_WORK ORDER_. If a line in the entries below contains "Renner", copy it.

_THE RECORDS_.

::::::::::

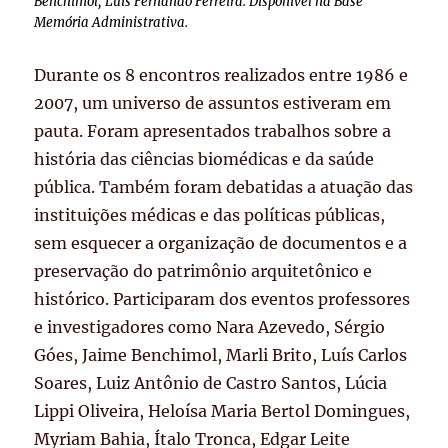
Benchimol, Luis Fernando Ferreira. Disponível na Base
Memória Administrativa.
Durante os 8 encontros realizados entre 1986 e
2007, um universo de assuntos estiveram em
pauta. Foram apresentados trabalhos sobre a
história das ciências biomédicas e da saúde
pública. Também foram debatidas a atuação das
instituições médicas e das políticas públicas,
sem esquecer a organização de documentos e a
preservação do patrimônio arquitetônico e
histórico. Participaram dos eventos professores
e investigadores como Nara Azevedo, Sérgio
Góes, Jaime Benchimol, Marli Brito, Luís Carlos
Soares, Luiz Antônio de Castro Santos, Lúcia
Lippi Oliveira, Heloísa Maria Bertol Domingues,
Myriam Bahia, Ítalo Tronca, Edgar Leite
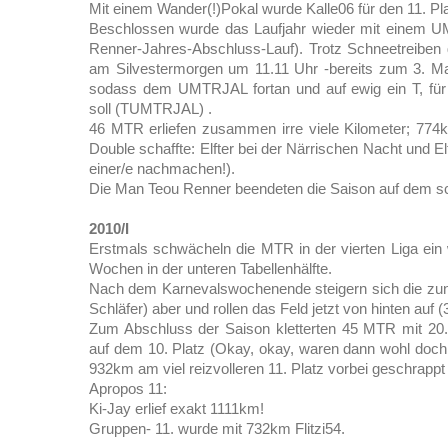
Mit einem Wander(!)Pokal wurde Kalle06 für den 11. Pl
Beschlossen wurde das Laufjahr wieder mit einem U
Renner-Jahres-Abschluss-Lauf). Trotz Schneetreiben 
am Silvestermorgen um 11.11 Uhr -bereits zum 3. Mal
sodass dem UMTRJAL fortan und auf ewig ein T, für Tr
soll (TUMTRJAL) .
46 MTR erliefen zusammen irre viele Kilometer; 774
Double schaffte: Elfter bei der Närrischen Nacht und El
einer/e nachmachen!).
Die Man Teou Renner beendeten die Saison auf dem sc
2010/I
Erstmals schwächeln die MTR in der vierten Liga ein 
Wochen in der unteren Tabellenhälfte.
Nach dem Karnevalswochenende steigern sich die zunä
Schläfer) aber und rollen das Feld jetzt von hinten auf (
Zum Abschluss der Saison kletterten 45 MTR mit 20.
auf dem 10. Platz (Okay, okay, waren dann wohl doch
932km am viel reizvolleren 11. Platz vorbei geschrappt 
Apropos 11:
Ki-Jay erlief exakt 1111km!
Gruppen- 11. wurde mit 732km Flitzi54.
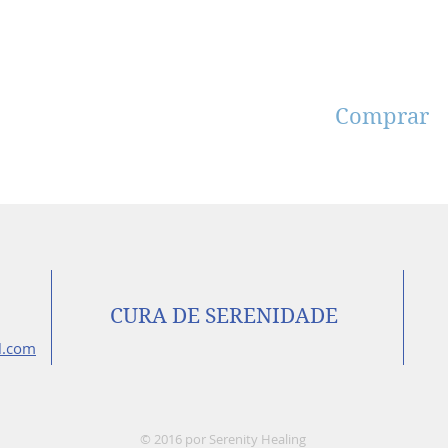
Encomendar 
Comprar
CURA DE SERENIDADE
l.com
© 2016 por Serenity Healing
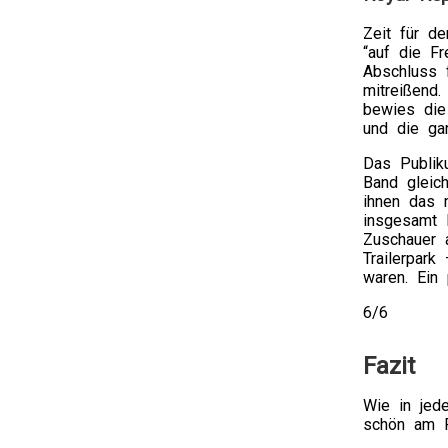
Zeit für de
“auf die F
Abschluss 
mitreißend
bewies die
und die ga
Das Publik
Band gleic
ihnen das 
insgesamt 
Zuschauer 
Trailerpark
waren. Ein 
6/6
Fazit
Wie in jed
schön am P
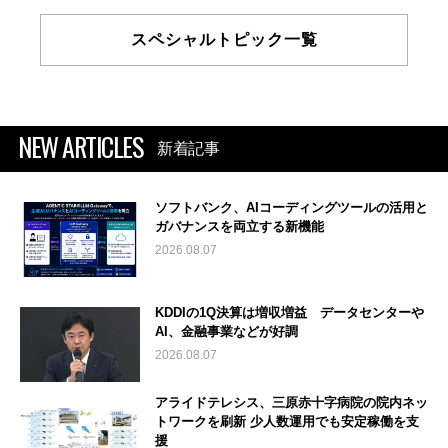
スペシャルトピック一覧
NEW ARTICLES
新着記事
ソフトバンク、AIコーディングツールの活用と
ガバナンスを両立する新機能
2026.08.07
KDDIの1Q決算は増収増益 データセンターや
AI、金融事業などが好調
2026.08.07
アライドテレシス、三原赤十字病院の院内ネッ
トワークを刷新 少人数運用でも安定稼働を支
援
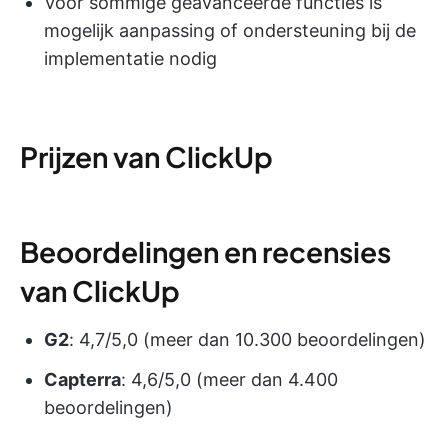
Voor sommige geavanceerde functies is
mogelijk aanpassing of ondersteuning bij de
implementatie nodig
Prijzen van ClickUp
Beoordelingen en recensies
van ClickUp
G2
: 4,7/5,0 (meer dan 10.300 beoordelingen)
Capterra
: 4,6/5,0 (meer dan 4.400
beoordelingen)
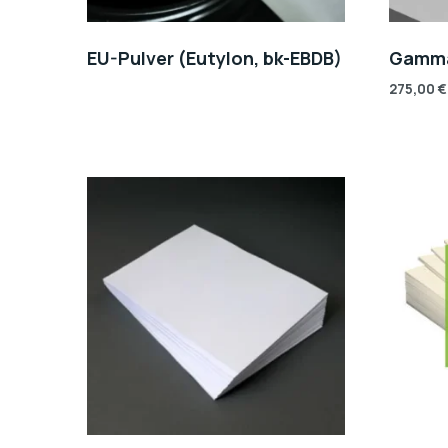
EU-Pulver (Eutylon, bk-EBDB)
Gamma
275,00
€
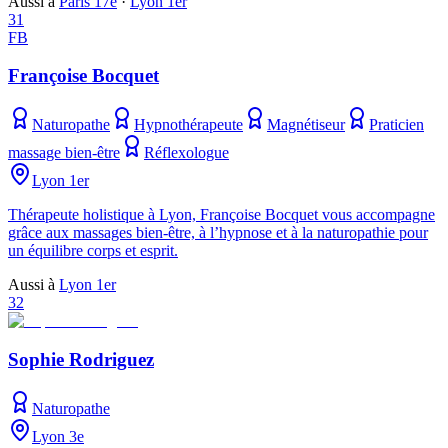
Aussi à
Paris 17e
·
Lyon 1er
31
FB
Françoise Bocquet
Naturopathe
Hypnothérapeute
Magnétiseur
Praticien
massage bien-être
Réflexologue
Lyon 1er
Thérapeute holistique à Lyon, Françoise Bocquet vous accompagne
grâce aux massages bien-être, à l’hypnose et à la naturopathie pour
un équilibre corps et esprit.
Aussi à
Lyon 1er
32
Sophie Rodriguez
Naturopathe
Lyon 3e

::::::::::

_TASK RESULT_.
Renner-Jahres-Abschluss-Lauf). Trotz Schneetreiben 
Die Man Teou Renner beendeten die Saison auf dem sc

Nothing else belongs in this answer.